While in the safety section, you will learn how to keep yourself and others safer from the deadly fumes and solutions, how to safely recover and refine with the dangerous chemistry involved.

Then study the forum to learn how to properly recover and refine precious metals.
Learn the proper way of using aqua regia, and the other methods used in recovery and refining.

Down load Hoke's book, (found in the book section of the forum), reading it and doing the getting acquainted experiments will help tremendously to be able to understand much of what we discuss, and help you to get a better understanding of recovery and refining. 

Forget what you learned on the World Wide Web; begin to learn the finer points of this complicated science.
Some other places to begin learning is with the forums guide to the forum, spend some time taking the tour, , and the general reaction list, both found in the general chat section.

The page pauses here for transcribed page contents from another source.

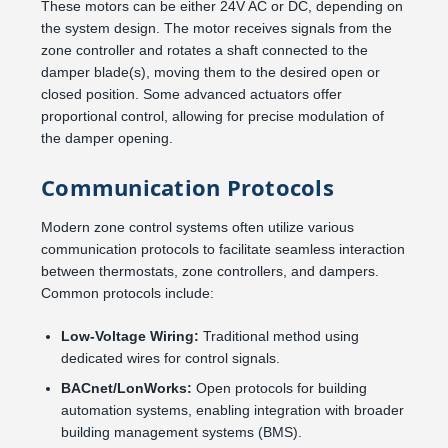
These motors can be either 24V AC or DC, depending on
the system design. The motor receives signals from the
zone controller and rotates a shaft connected to the
damper blade(s), moving them to the desired open or
closed position. Some advanced actuators offer
proportional control, allowing for precise modulation of
the damper opening.
Communication Protocols
Modern zone control systems often utilize various
communication protocols to facilitate seamless interaction
between thermostats, zone controllers, and dampers.
Common protocols include:
Low-Voltage Wiring:
Traditional method using
dedicated wires for control signals.
BACnet/LonWorks:
Open protocols for building
automation systems, enabling integration with broader
building management systems (BMS).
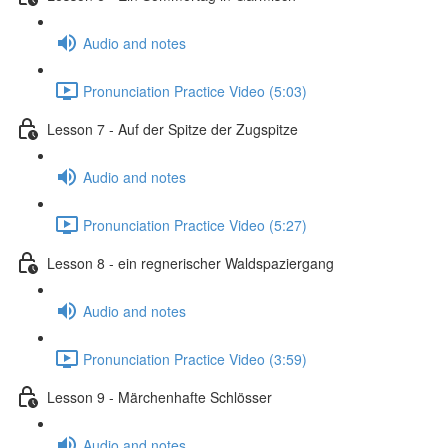
Audio and notes
Pronunciation Practice Video (5:03)
Lesson 7 - Auf der Spitze der Zugspitze
Audio and notes
Pronunciation Practice Video (5:27)
Lesson 8 - ein regnerischer Waldspaziergang
Audio and notes
Pronunciation Practice Video (3:59)
Lesson 9 - Märchenhafte Schlösser
Audio and notes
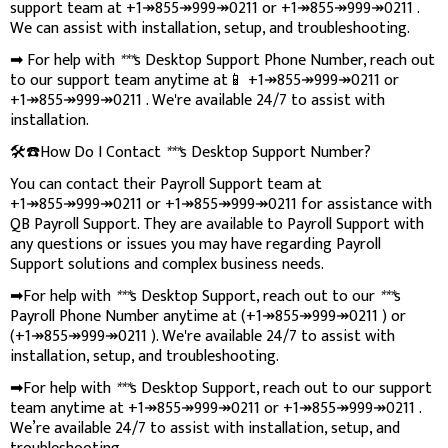
support team at +1↠855↠999↠0211 or +1↠855↠999↠0211 .
We can assist with installation, setup, and troubleshooting.
➡ For help with
***
s Desktop Support Phone Number, reach out
to our support team anytime at📱 +1↠855↠999↠0211 or
+1↠855↠999↠0211 . We're available 24/7 to assist with
installation.
🛠️☎️How Do I Contact
***
s Desktop Support Number?
You can contact their Payroll Support team at
+1↠855↠999↠0211 or +1↠855↠999↠0211 for assistance with
QB Payroll Support. They are available to Payroll Support with
any questions or issues you may have regarding Payroll
Support solutions and complex business needs.
➡For help with
***
s Desktop Support, reach out to our
***
s
Payroll Phone Number anytime at (+1↠855↠999↠0211 ) or
(+1↠855↠999↠0211 ). We're available 24/7 to assist with
installation, setup, and troubleshooting.
➡For help with
***
s Desktop Support, reach out to our support
team anytime at +1↠855↠999↠0211 or +1↠855↠999↠0211 .
We’re available 24/7 to assist with installation, setup, and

The search function on the forum will be very helpful, you can find thousands of posts that deal with the very problem you have right now, and explain how get out of the problem, or how not to get into the problem in the first place, most any question you can think of concerning recovery or refining can be found by using the search, it can be a very helpful tool with your studies.

I suggest learning how to use nitric acid wisely, when using it in aqua regia, so that after its job is done you have little or no free nitric left in solution to deal with, learn better de-NOxing methods.

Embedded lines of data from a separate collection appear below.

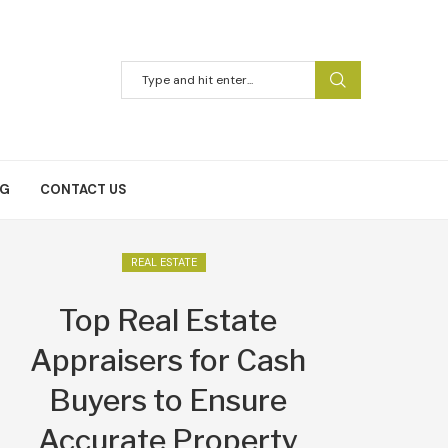
NG
CONTACT US
REAL ESTATE
Top Real Estate
Appraisers for Cash
Buyers to Ensure
Accurate Property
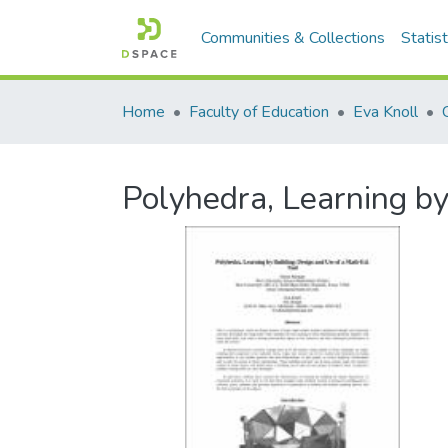
Communities & Collections
Statist
Home
Faculty of Education
Eva Knoll
Polyhedra, Learning by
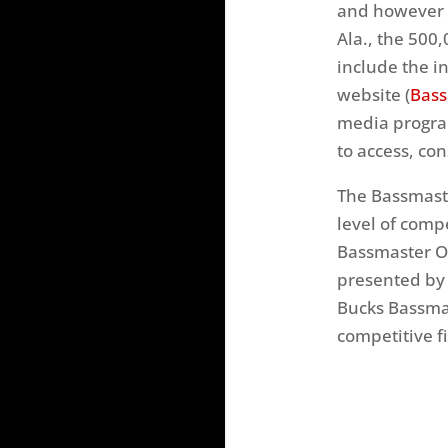
and however b
Ala., the 500
include the i
website (
Bass
media program
to access, co
The Bassmaste
level of comp
Bassmaster Op
presented by 
Bucks Bassma
competitive f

Forget using urea, if you need a chemical use sulfamic acid, there are several other methods that will work well, to remove nitric acid when you have added too much, evaporation method see Hokes book for details, using gold to consume excess nitric...

The use of Urea can be dangerous, and the danger may show up in your waste stream also, Urea does not work that well, and many times will contaminate your solutions (if this was fertilizer grade urea it was meant to be put on dirt, not in a clean solution during refining gold in solution.

Learn how to properly prepare your scrap, and recover the gold, before trying to refine it, so that you have removed most all of the non metals, organics and base metals so that you do not dissolve them with your gold.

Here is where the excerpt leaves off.